Objective: Identify which stress types/timings matter most, mechanisms, and practice/policy implications.
Methods: Qualitative synthesis of 13 studies/reviews (cohorts, case–control, disaster quasi-experiments) from biomedical and social databases; extracted key features and coded themes.
Results: Prenatal stress was associated with preterm birth, low birthweight, growth restriction, hypertensive/infectious complications, and later neurocognitive and behavioral problems. Effects varied by timing (early: organogenesis; late: emotion regulation), dose, and stressor (financial hardship, intimate-partner violence, disasters, depression, strenuous work). Mechanisms included HPA-axis dysregulation, cortisol/inflammation, altered placental function, and brain connectivity changes. Social determinants (care access, poverty, support) moderated risk and resilience.

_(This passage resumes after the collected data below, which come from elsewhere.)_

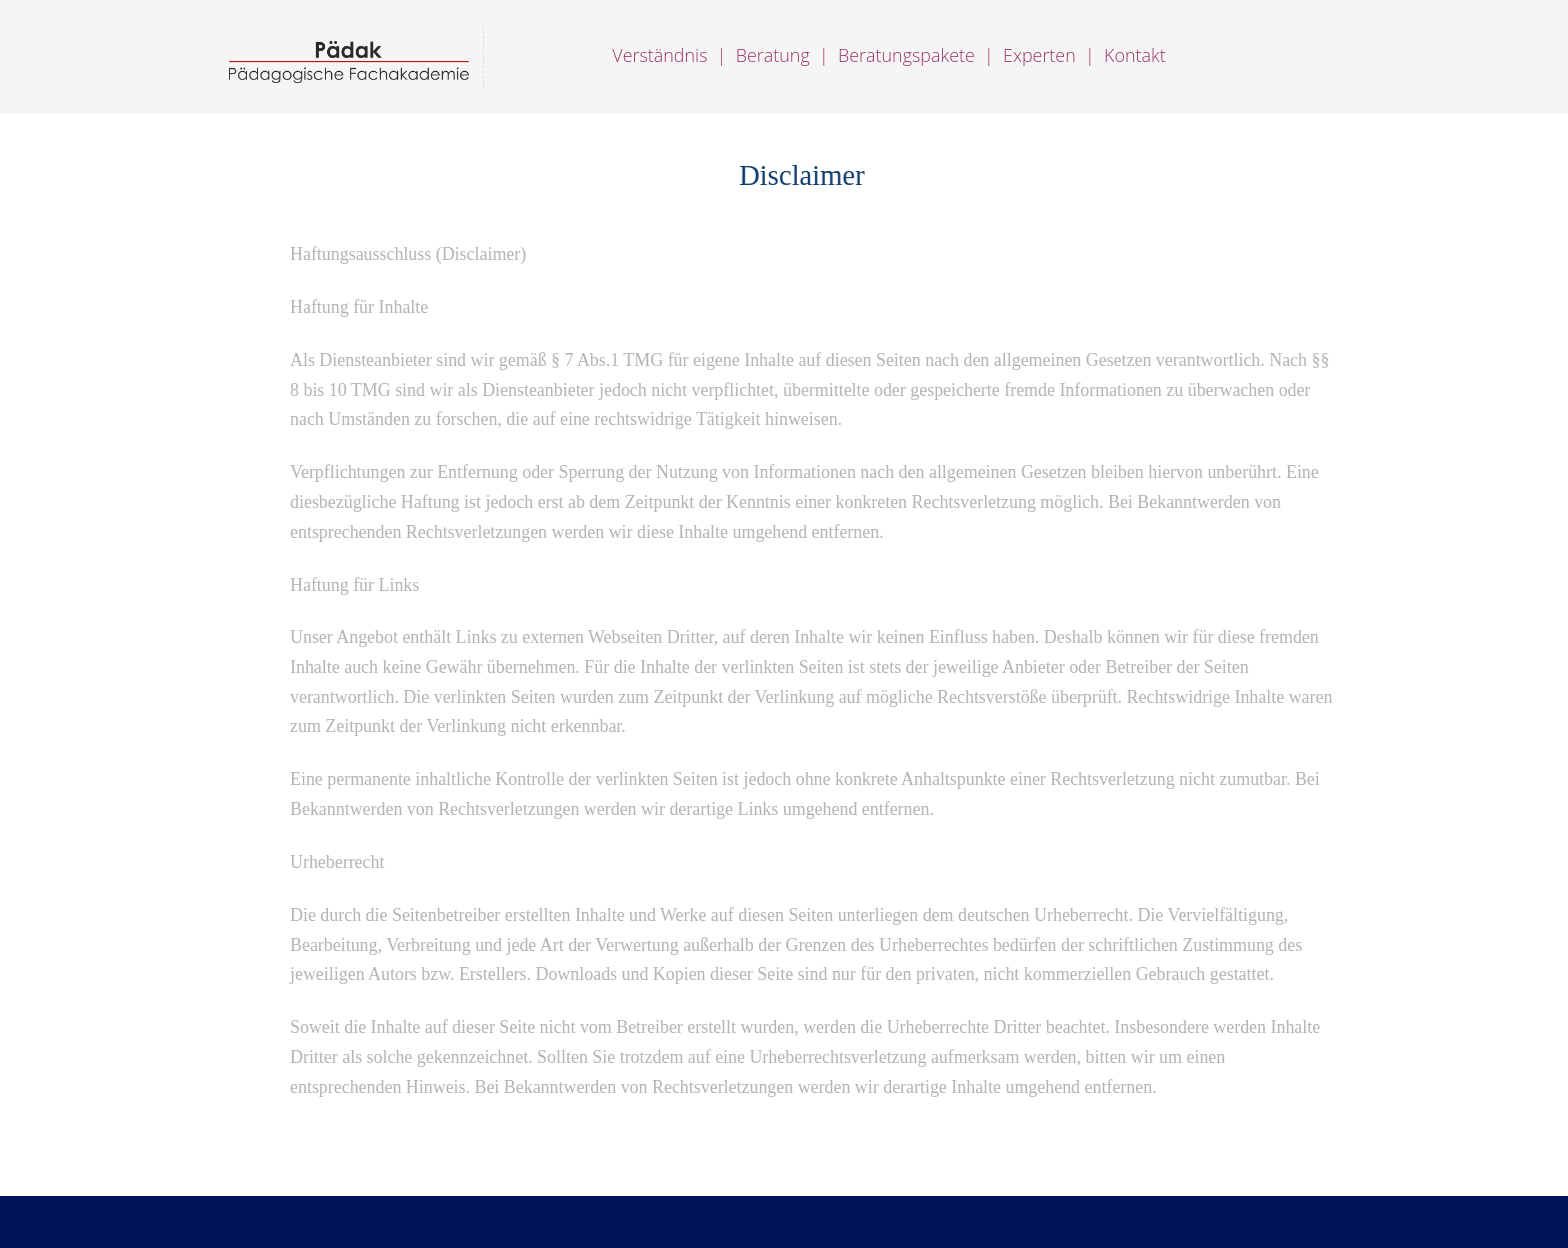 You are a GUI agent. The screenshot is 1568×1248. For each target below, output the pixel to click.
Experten (1039, 55)
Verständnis (662, 55)
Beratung (773, 55)
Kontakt (1135, 55)
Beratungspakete (906, 55) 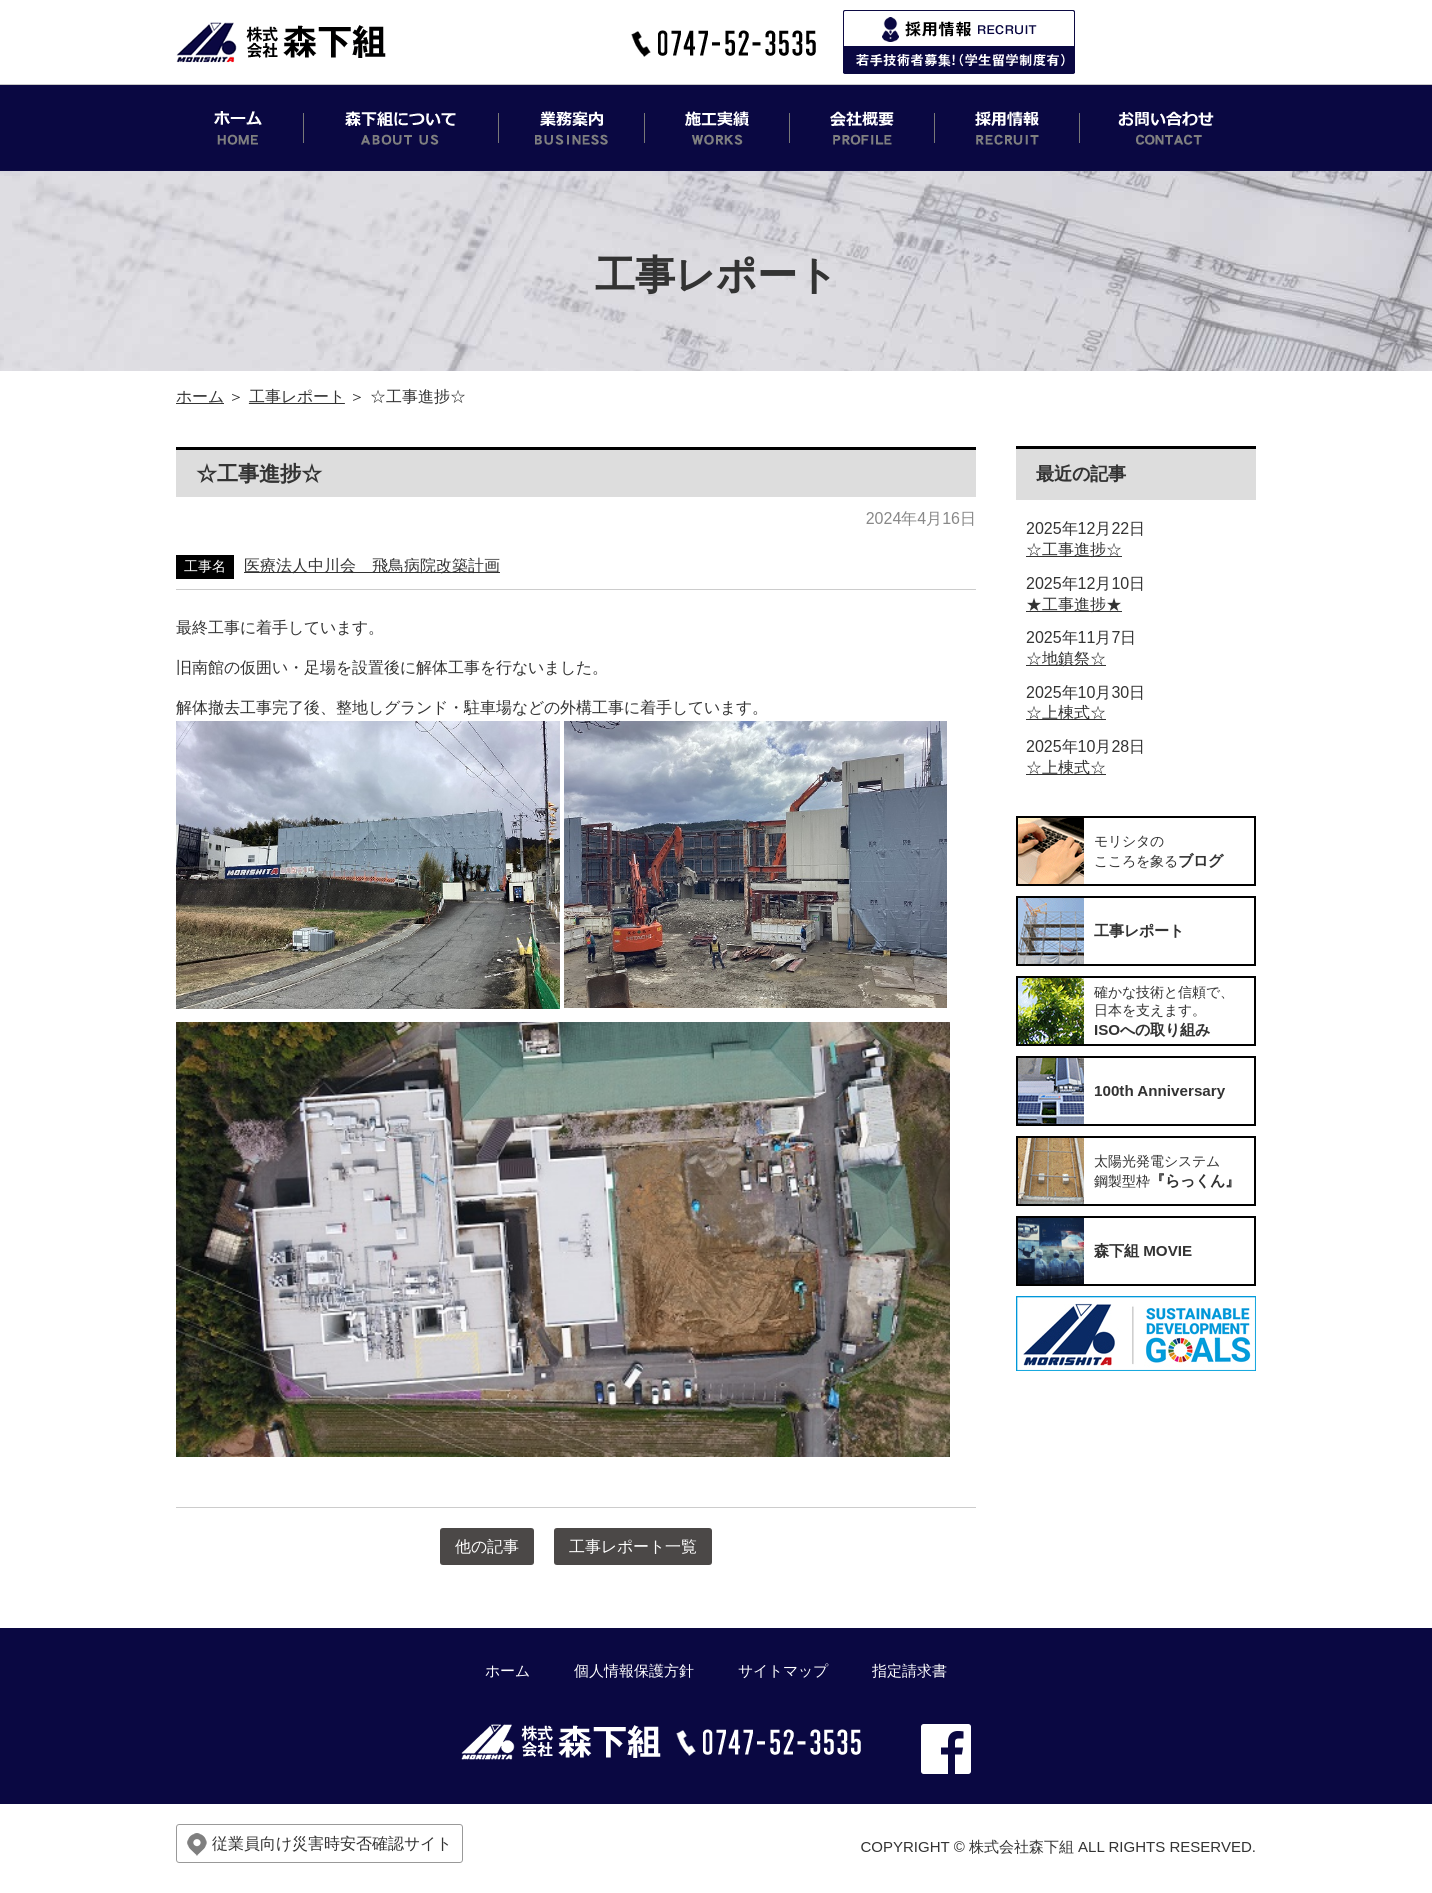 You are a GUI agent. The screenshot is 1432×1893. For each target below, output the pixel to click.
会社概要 (862, 128)
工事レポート (297, 396)
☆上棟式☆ (1066, 712)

Significance: Evidence supports routine stress screening, stepped mental-health care, and policies that reduce financial/environmental stressors, mandate workplace accommodations, and bolster social support. Integrating psychosocial screening with obstetrics and timing-sensitive interventions may improve birth outcomes and neurodevelopment. Research should test causal pathways, target gestational windows, and follow children long term.
Conclusion: Addressing maternal stress is central to prenatal care; small prenatal gains can yield lasting family benefits.